Why no supervised “gold” clarification labels? We evaluate whether the model asks for information that is answerable under the hidden intent and useful for downstream deep search, avoiding a single canonical clarification target.
We provide a static golden reference per intent query (JSONL). Each gold record contains weighted nuggets and traceability fields. At evaluation time, a candidate answer is scored by weighted nugget recall with partial credit: full=1, partial=0.5, none=0.

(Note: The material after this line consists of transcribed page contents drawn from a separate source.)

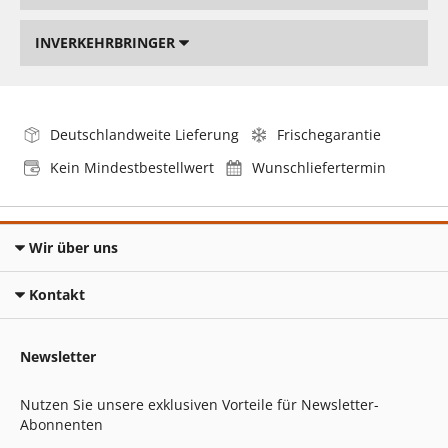
INVERKEHRBRINGER
Deutschlandweite Lieferung
Frischegarantie
Kein Mindestbestellwert
Wunschliefertermin
Wir über uns
Kontakt
Newsletter
Nutzen Sie unsere exklusiven Vorteile für Newsletter-
Abonnenten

restore_score_100 = 100 * ( sum_j w_j * s(cov_j) ) / ( sum_j w_j )
s(full)=1, s(partial)=0.5, s(none)=0
Only gold.nuggets are required by eval_gold.py for scoring; other fields are included for debugging and analysis.
Below are compact summary tables for one-turn and three-turn clarification results reported in the paper. At k=1, GPT achieves the strongest one-turn result; at k=3, ERNIE-4.5-Turbo-128K achieves the best overall performance.
| System | k | mean | p50 | p90 |
|---|---|---|---|---|
| orig | – | 19.434 | 20.454 | 35.294 |
| Qwen3-235B-A22B-Instruct | 1 | 22.527 | 19.565 | 47.211 |
| ERNIE-4.5-Turbo-128K | 1 | 23.460 | 20.000 | 50.000 |
| DeepSeek-3.2 | 1 | 23.234 | 21.053 | 48.416 |
| Kimi-K2-Instruct | 1 | 22.687 | 20.000 | 46.236 |
| GPT-5.2 | 1 | 26.474 | 25.000 | 50.000 |
| Claude-Sonnet-4.5 | 1 | 25.911 | 23.333 | 52.996 |
| Gemini-2.5-Pro | 1 | 25.874 | 21.429 | 52.996 |
| System | k | mean | p50 | p90 |
|---|---|---|---|---|
| orig | – | 19.434 | 20.454 | 35.294 |
| Qwen3-235B-A22B-Instruct | 3 | 26.235 | 22.997 | 51.744 |
| ERNIE-4.5-Turbo-128K | 3 | 28.339 | 26.087 | 57.143 |
| DeepSeek-3.2 | 3 | 26.486 | 25.000 | 52.424 |
| Kimi-K2-Instruct | 3 | 26.568 | 23.509 | 56.310 |
| GPT-5.2 | 3 | 26.297 | 23.385 | 54.407 |
| Claude-Sonnet-4.5 | 3 | 27.029 | 25.000 | 53.329 |
| Gemini-2.5-Pro | 3 | 27.126 | 24.194 | 52.628 |
The three-turn setting highlights that larger clarification budgets reward sustained question-selection quality: ERNIE-4.5-Turbo-128K obtains the highest mean, median, and p90 scores at k=3.
Please cite our paper if you use the benchmark, code, or evaluation artifacts.
@inproceedings{huang2026clarifythensearch,
title = {Clarify-Then-Search: A Clarification Benchmark for Deep Search with End-to-End Nugget Restoration},
author = {Huang, Deqiang and Zhou, Jingbo and Lu, Xinjiang and Xu, Tong and Wu, Hua and Chen, Enhong},
booktitle = {Proceedings of the 32nd ACM SIGKDD Conference on Knowledge Discovery and Data Mining},
year = {2026}
}
Code: MIT License (see LICENSE)
Data: CC BY 4.0 (see DATA_LICENSE)
This release includes model-generated outputs and automatically judged scores. Provided answers may contain errors.